As the locker room leader, VanVleet has taken ownership of the Raptors’ defensive woes, but he’s going to need guys to come along with him if the team really is going to turn things around on that end.

“I think Fred’s play has been super consistent,” said Nurse. “Like some of the nights that we’ve had, and I think it’s been about a split, where our defence has been really, really good by the numbers and not so good by the numbers, but Fred’s just been good regardless of that. So he’s doing his job. He’s leading by example and he’s doing his job and we’ve gotta get one of those guys to come with him on a consistency level and a compete level. Consistent compete level.”

A team of more guys like VanVleet would certainly help things, but that may be more wishful thinking on Nurse’s part than anything else.


Siakam still adjusting to things

In the six games out on the road, Pascal Siakam’s looked pretty good and productive.

Even with that dud of a performance he put up in Utah, he’s averaged 18.5 points and seven rebounds per game while shooting 44.8 per cent from the field, 38.5 per cent from deep and getting to the free-throw line about five times per game.

The biggest problem with Siakam, however, has been a lack of stage presence.

Yes, he had that fabulous game against the Sacramento Kings, but, overall for the trip — while he’s put up decent numbers — the general impact of the points he’s scoring haven’t come in all-too-important moments and likely explains why there’s been so much divisiveness about him among the fan base.

He puts up good numbers, but they don’t seem to come in as important times as, say, when VanVleet hits a shot.

Of course, Siakam is still adjusting to some of the new faces on the team as they are to him, so everyone is getting comfortable with each other.

“Just continuing to focus on all the little things, defence, rebounding and do all the other things,” said Siakam after Friday’s game. “And with time just getting my rhythm on offence and finding ways to be more effective and things like that. For me personally, just continuing to do the little things.”

It’s entirely possible Siakam is still feeling things out with his new teammates before he asserts himself again.

The Raptors would probably like to see him assert himself sooner than later, though.

Home cooking next on the horizon

Lastly, after what was a gauntlet of a schedule that saw them, of course, just play six games on the road and eight of their last 10 away, things will shift for the Raptors, who will play a seven-game homestand — beginning Sunday against the Celtics — and 10 of their next 11 at Scotiabank Arena.

Oddly, the Raptors have been somewhat poor at home, sporting just a 2-6 record and a minus-4.1 net rating.

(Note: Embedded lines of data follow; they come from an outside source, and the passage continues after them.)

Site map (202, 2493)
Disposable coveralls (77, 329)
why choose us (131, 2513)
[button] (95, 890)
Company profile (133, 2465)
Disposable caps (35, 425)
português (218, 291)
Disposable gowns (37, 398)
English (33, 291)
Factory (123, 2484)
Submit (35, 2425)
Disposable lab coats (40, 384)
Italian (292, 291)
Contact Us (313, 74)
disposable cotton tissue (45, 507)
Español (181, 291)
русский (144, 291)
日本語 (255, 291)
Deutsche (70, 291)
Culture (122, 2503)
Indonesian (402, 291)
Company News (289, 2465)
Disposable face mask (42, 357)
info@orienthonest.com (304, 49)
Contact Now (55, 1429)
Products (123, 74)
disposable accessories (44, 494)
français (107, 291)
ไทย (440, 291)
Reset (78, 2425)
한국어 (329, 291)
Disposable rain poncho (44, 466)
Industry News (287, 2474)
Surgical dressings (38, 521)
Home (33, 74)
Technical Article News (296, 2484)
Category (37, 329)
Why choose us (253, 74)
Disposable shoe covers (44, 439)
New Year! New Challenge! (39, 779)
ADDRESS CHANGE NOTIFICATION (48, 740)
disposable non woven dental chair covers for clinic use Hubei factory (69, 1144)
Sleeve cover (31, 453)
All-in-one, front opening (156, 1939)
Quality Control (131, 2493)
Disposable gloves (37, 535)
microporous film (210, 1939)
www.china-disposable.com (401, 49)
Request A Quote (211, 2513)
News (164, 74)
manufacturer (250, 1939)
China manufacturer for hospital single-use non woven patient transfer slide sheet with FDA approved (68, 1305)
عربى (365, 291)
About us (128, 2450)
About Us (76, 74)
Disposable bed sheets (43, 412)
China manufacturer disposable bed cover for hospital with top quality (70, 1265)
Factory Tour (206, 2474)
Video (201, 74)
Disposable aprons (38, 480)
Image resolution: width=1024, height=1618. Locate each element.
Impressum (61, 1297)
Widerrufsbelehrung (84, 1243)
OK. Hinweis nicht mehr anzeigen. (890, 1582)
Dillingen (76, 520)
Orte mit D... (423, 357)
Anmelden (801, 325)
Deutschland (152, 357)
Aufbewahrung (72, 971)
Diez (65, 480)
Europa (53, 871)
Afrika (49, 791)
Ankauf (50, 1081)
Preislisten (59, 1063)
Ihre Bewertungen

“I don’t know, but there’s no better time to fix it than now,” said VanVleet when asked why the team has performed so poorly at home this season. “It’s right here in front of us so we need to start that tomorrow with a professional effort.

“I think, again, learning to protect your home court is something that feels so normal and natural but until then it’s not. You have a lot of guys who don’t really understand what that means, have to learn the dynamic between the crowd and understanding this has been one of the best home-court advantages in the last how many years — five years, for sure, maybe more than that — and we have to get back to that and we have to start to build that again. Not saying we should be undefeated or anything like that but 2-5 [sic] is unacceptable and we have to change that.”

Added Nurse: “We’ve got to make sure that we treat this very businesslike, very professional at home. We’ve got to get a little tougher, just tougher and defend our home court. We’ve got the opportunity now to do that so we’ll look forward for the opportunity to play at home.”